Anyway I would still run 1 storage node per hard drive. I am now telling that the third time. I guess I should stop it^^
thank you very much for your valuable advices
zpool status
pool: opool
state: ONLINE
scan: scrub repaired 0B in 0 days 06:37:14 with 0 errors on Sun Sep 13 07:01:15 2020
config:
NAME STATE READ WRITE CKSUM
opool ONLINE 0 0 0
mirror-0 ONLINE 0 0 0
scsi-35000cca2556d51f4 ONLINE 0 0 0
scsi-35000cca2556e97a8 ONLINE 0 0 0
errors: No known data errors
pool: rpool
state: ONLINE
scan: scrub repaired 0B in 0 days 00:06:12 with 0 errors on Sun Sep 13 00:30:16 2020
config:
NAME STATE READ WRITE CKSUM
rpool ONLINE 0 0 0
ata-OCZ-AGILITY3_OCZ-B8LCS0WQ7Z7Q89B6-part3 ONLINE 0 0 0
errors: No known data errors
pool: tank
state: ONLINE
scan: scrub repaired 0B in 0 days 15:25:56 with 0 errors on Wed Sep 16 13:26:48 2020
config:
NAME STATE READ WRITE CKSUM
tank ONLINE 0 0 0
raidz1-0 ONLINE 0 0 0
ata-HGST_HUS726060ALA640_AR11021EH2JDXB ONLINE 0 0 0
ata-HGST_HUS726060ALA640_AR11021EH21JAB ONLINE 0 0 0
ata-HGST_HUS726060ALA640_AR31021EH1P62C ONLINE 0 0 0
raidz1-2 ONLINE 0 0 0
ata-TOSHIBA_DT01ACA300_531RH5DGS ONLINE 0 0 0
ata-TOSHIBA_DT01ACA300_99PGNAYCS ONLINE 0 0 0
ata-TOSHIBA_DT01ACA300_Z252JW8AS ONLINE 0 0 0
raidz1-3 ONLINE 0 0 0
ata-HGST_HUS726060ALA640_AR31051EJS7UEJ ONLINE 0 0 0
ata-HGST_HUS726060ALA640_AR31051EJSAY0J ONLINE 0 0 0
ata-TOSHIBA_DT01ACA300_99QJHASCS ONLINE 0 0 0
logs
fioa2 ONLINE 0 0 0
cache
fioa1 ONLINE 0 0 0
my current setup
opool contains a new node because i haven’t gotten it moved yet, it’s a pool for my own stuff and is on a mirror because i had two sas drives that didn’t want to work with the other drives in the raid.
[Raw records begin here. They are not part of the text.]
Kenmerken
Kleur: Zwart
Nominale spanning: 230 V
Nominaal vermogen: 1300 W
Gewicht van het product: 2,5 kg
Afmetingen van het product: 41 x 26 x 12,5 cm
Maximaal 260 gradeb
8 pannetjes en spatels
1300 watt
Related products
Tank is my main storage pool, it basically runs data across 3 x raidz1’s so that it’s iops in 3x of what a single hdd setup on zfs would run at.
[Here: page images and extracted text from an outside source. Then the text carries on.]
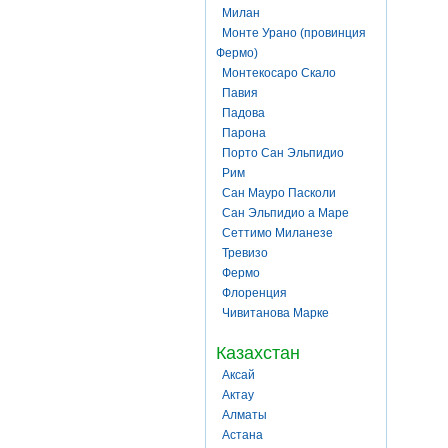
Милан
Монте Урано (провинция
Фермо)
Монтекосаро Скало
Павия
Падова
Парона
Порто Сан Эльпидио
Рим
Сан Мауро Пасколи
Сан Эльпидио а Маре
Сеттимо Миланезе
Тревизо
Фермо
Флоренция
Чивитанова Марке
Казахстан
Аксай
Актау
Алматы
Астана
rpool is currently boot, but that will be removed soon to free up another sata port
and then on top i got a slog and running sync always to minimize defragmentation of data on the pool and a l2arc to minimize reads from often read stuff…
ofc this runs more than just the storagenode…
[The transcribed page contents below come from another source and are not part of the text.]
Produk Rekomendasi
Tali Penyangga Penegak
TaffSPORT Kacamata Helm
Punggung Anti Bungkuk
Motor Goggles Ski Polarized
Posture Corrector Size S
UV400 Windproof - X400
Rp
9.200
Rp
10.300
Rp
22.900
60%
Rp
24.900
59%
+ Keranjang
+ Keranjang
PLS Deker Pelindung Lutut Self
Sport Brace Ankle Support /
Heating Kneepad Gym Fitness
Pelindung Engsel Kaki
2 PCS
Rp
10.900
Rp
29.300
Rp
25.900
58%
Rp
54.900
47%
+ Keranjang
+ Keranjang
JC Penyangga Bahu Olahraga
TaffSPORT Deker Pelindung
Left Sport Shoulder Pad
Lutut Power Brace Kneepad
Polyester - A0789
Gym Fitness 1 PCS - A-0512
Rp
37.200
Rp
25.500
not much currently tho lol…
something people often forget about raid is the iops… most standard raid arrays only get iops for 1 drive worth, which means you end up having like 6 drives or 8 in a raid 6 and they all collectively work on an iops equal to a single drive… which means in some workloads the array is useless
FWIW, btrfs has been pretty reliable since Linux kernel 4.4 (for me anyway), not to get too off-topic. Most of the problems I see these days are actually btrfs detecting corruption caused by hardware failure. If btrfs cannot repair the data from a good copy, it will loudly fail to read the data where other filesystems like ext4 will happily return bad data to the application. So you’ll see more errors with btrfs but that’s just because it knows when corruption happens and ext4 doesn’t. (ZFS also does checksumming and can transparently repair bad data from a good copy.)
My experience is that ZFS detected that 2 of my hard drives are bad and I should replace them. The 2 storage nodes are still running fine and have not been disqualified. I will just take the extra money until the hard drives have too many failures or don’t even start.